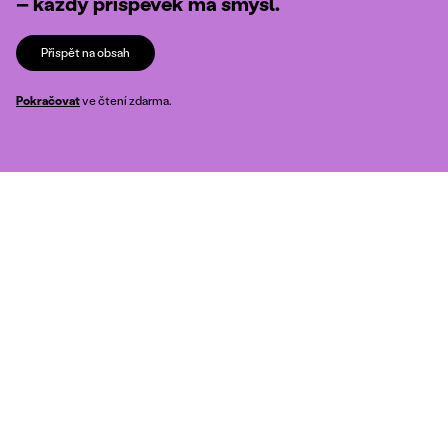
– každý příspěvek má smysl.
Přispět na obsah
Pokračovat
ve čtení zdarma.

=== EXERCISE PROMPT ===
Write the listing out exactly, word for word, but omit the pictures.

=== ANSWER BOX ===
– každý příspěvek má smysl.
Přispět na obsah
Pokračovat
ve čtení zdarma.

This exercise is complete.